11. Word segmentation: a type of sequence labeling task. For languages such as Chinese and Japanese where there are no spaces between words when writing, the word segmentation model can segment sentences at the word level and predict the category labels such as the lexical and syntactic structures of the words. The word segmentation model trained in this solution also involves predicting the extended forms of words that do not conform to the standard (for example: pronunciation spelling, cognates, easily confused words, etc.).

The sample construction method, device, electronic device and readable storage medium provided in the embodiments of the present application are described in detail below with reference to the accompanying drawings through specific embodiments and their application scenarios.

Existing machine translation methods usually use large-scale bilingual parallel corpus training samples to train translation models and generate translations based on the distribution of real corpus.

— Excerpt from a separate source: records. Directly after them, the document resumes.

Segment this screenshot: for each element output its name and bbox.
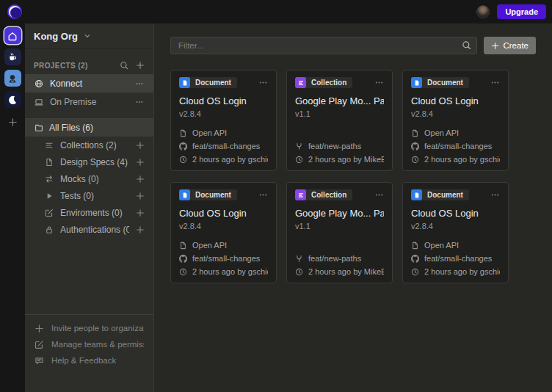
- ellipsis-icon: [135, 79, 144, 88]
- document-icon: [179, 77, 190, 88]
- project-menu-button[interactable]: [135, 98, 144, 106]
- file-group-add-button[interactable]: [136, 175, 145, 184]
- projects-search-button[interactable]: [120, 61, 128, 70]
- sidebar-footer-item-manage[interactable]: Manage teams & permissions: [25, 336, 153, 352]
- file-icon: [411, 242, 419, 250]
- file-group-add-button[interactable]: [136, 158, 145, 167]
- card-type-badge: Collection: [295, 77, 352, 88]
- filter-input[interactable]: [170, 37, 477, 54]
- plus-icon: [136, 158, 145, 167]
- card-header: Collection: [295, 77, 384, 88]
- lock-icon: [45, 225, 54, 234]
- ellipsis-icon: [374, 78, 384, 87]
- card-document[interactable]: DocumentCloud OS Loginv2.8.4Open APIfeat…: [170, 70, 277, 171]
- card-version: v2.8.4: [179, 109, 268, 118]
- card-meta-text: 2 hours ago by gschier: [192, 155, 268, 164]
- file-group-row-mocks[interactable]: Mocks (0): [25, 170, 153, 187]
- card-menu-button[interactable]: [258, 78, 268, 87]
- org-switcher[interactable]: Kong Org: [25, 23, 153, 49]
- project-menu-button[interactable]: [135, 79, 144, 88]
- card-meta-row: Open API: [179, 128, 268, 137]
- card-document[interactable]: DocumentCloud OS Loginv2.8.4Open APIfeat…: [402, 182, 509, 283]
- card-header: Document: [179, 77, 268, 88]
- plus-icon: [136, 61, 145, 70]
- filter-wrap: [170, 37, 477, 54]
- card-type-label: Document: [427, 79, 463, 87]
- file-group-row-design[interactable]: Design Specs (4): [25, 153, 153, 170]
- all-files-row[interactable]: All Files (6): [25, 119, 153, 137]
- file-group-add-button[interactable]: [136, 141, 145, 150]
- file-group-add-button[interactable]: [136, 225, 145, 234]
- projects-add-button[interactable]: [136, 61, 145, 70]
- plus-icon: [8, 117, 18, 127]
- card-menu-button[interactable]: [490, 190, 500, 200]
- upgrade-button[interactable]: Upgrade: [497, 4, 546, 19]
- play-icon: [45, 192, 54, 200]
- file-group-row-tests[interactable]: Tests (0): [25, 187, 153, 204]
- file-group-row-enviroments[interactable]: Enviroments (0): [25, 204, 153, 221]
- file-icon: [411, 129, 419, 137]
- card-type-label: Document: [427, 191, 463, 199]
- card-menu-button[interactable]: [258, 190, 268, 200]
- top-bar: Upgrade: [0, 0, 552, 23]
- list-icon: [45, 141, 54, 150]
- rail-item-home[interactable]: [4, 27, 21, 44]
- user-avatar[interactable]: [476, 5, 490, 18]
- project-label: Konnect: [50, 79, 128, 89]
- ellipsis-icon: [258, 78, 268, 87]
- card-meta-text: feat/new-paths: [308, 142, 361, 150]
- card-collection[interactable]: CollectionGoogle Play Mo... Partnerv1.1f…: [286, 70, 393, 171]
- sidebar-footer-item-invite[interactable]: Invite people to organization: [25, 320, 153, 336]
- rail-item-gorilla-org[interactable]: [4, 70, 21, 87]
- search-icon: [120, 61, 128, 70]
- sidebar-footer-item-help[interactable]: Help & Feedback: [25, 352, 153, 369]
- card-title: Google Play Mo... Partner: [295, 95, 384, 106]
- github-icon: [179, 255, 187, 263]
- card-header: Collection: [295, 189, 384, 200]
- card-document[interactable]: DocumentCloud OS Loginv2.8.4Open APIfeat…: [402, 70, 509, 171]
- file-group-row-authentications[interactable]: Authentications (0): [25, 221, 153, 238]
- file-group-label: Mocks (0): [60, 174, 129, 184]
- card-menu-button[interactable]: [374, 190, 384, 200]
- card-type-badge: Document: [179, 77, 237, 88]
- card-document[interactable]: DocumentCloud OS Loginv2.8.4Open APIfeat…: [170, 182, 277, 283]
- file-icon: [179, 242, 187, 250]
- card-version: v1.1: [295, 222, 384, 231]
- card-meta-text: feat/small-changes: [424, 254, 492, 263]
- add-organization-button[interactable]: [4, 114, 21, 131]
- card-type-badge: Document: [411, 189, 469, 200]
- card-type-label: Document: [195, 191, 231, 199]
- create-button[interactable]: Create: [484, 37, 536, 54]
- card-type-label: Document: [195, 79, 231, 87]
- card-menu-button[interactable]: [490, 78, 500, 87]
- chat-icon: [34, 356, 44, 366]
- file-group-row-collections[interactable]: Collections (2): [25, 137, 153, 153]
- collection-icon: [295, 189, 306, 200]
- collection-icon: [295, 77, 306, 88]
- rail-item-coffee-org[interactable]: [4, 48, 21, 65]
- clock-icon: [411, 156, 419, 164]
- card-meta-row: 2 hours ago by gschier: [411, 267, 500, 276]
- card-meta-row: Open API: [179, 241, 268, 250]
- clock-icon: [295, 156, 303, 164]
- edit-icon: [34, 340, 44, 349]
- card-meta-row: feat/small-changes: [411, 254, 500, 263]
- file-group-add-button[interactable]: [136, 192, 145, 200]
- file-group-label: Collections (2): [60, 140, 129, 150]
- rail-item-moon-org[interactable]: [4, 91, 21, 108]
- card-header: Document: [179, 189, 268, 200]
- ellipsis-icon: [374, 190, 384, 200]
- card-menu-button[interactable]: [374, 78, 384, 87]
- card-meta-row: Open API: [411, 241, 500, 250]
- file-group-add-button[interactable]: [136, 208, 145, 217]
- card-title: Google Play Mo... Partner: [295, 208, 384, 219]
- project-row-on-premise[interactable]: On Premise: [25, 92, 153, 111]
- card-collection[interactable]: CollectionGoogle Play Mo... Partnerv1.1f…: [286, 182, 393, 283]
- clock-icon: [179, 268, 187, 276]
- card-meta-text: feat/new-paths: [308, 254, 361, 263]
- project-row-konnect[interactable]: Konnect: [25, 74, 153, 92]
- clock-icon: [411, 268, 419, 276]
- card-meta: Open APIfeat/small-changes2 hours ago by…: [179, 128, 268, 164]
- card-meta-text: 2 hours ago by gschier: [424, 267, 500, 276]
- file-icon: [179, 129, 187, 137]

However, since the original text in the parallel corpus training samples is usually high-quality standard text, standardization problems such as words being transcribed into pronunciation spelling or cognates rarely occur, and the translation model often does not have access to these non-standard words and does not have the ability to accurately translate them. However, in some specific scenarios, the text input into the translation model may contain non-standard words whose expressions do not conform to conventional grammar. For example, in the language education scenario, as shown in Figure 1, the words in the text may be transcribed into the pronunciation spelling form of the language (such as Chinese pinyin, Japanese kana, etc.) for teaching or examinations; incorrect input by users when typing may also cause pronunciation spelling, typos, cognates, etc. in the text to be translated; in tasks such as image translation and speech translation, the recognition results of front-end modules such as image text recognition and speech recognition may have problems such as glyph similarity errors, glyph similarity errors, and transcoding errors, which may also cause the downstream translation model to receive non-standard text. Therefore, since the text sequences containing these irregular or erroneous words are often not very common sequences, that is, their expressions do not conform to conventional grammatical, lexical or syntactic structures, the translation model usually finds it difficult to correctly translate such irregular or erroneous words.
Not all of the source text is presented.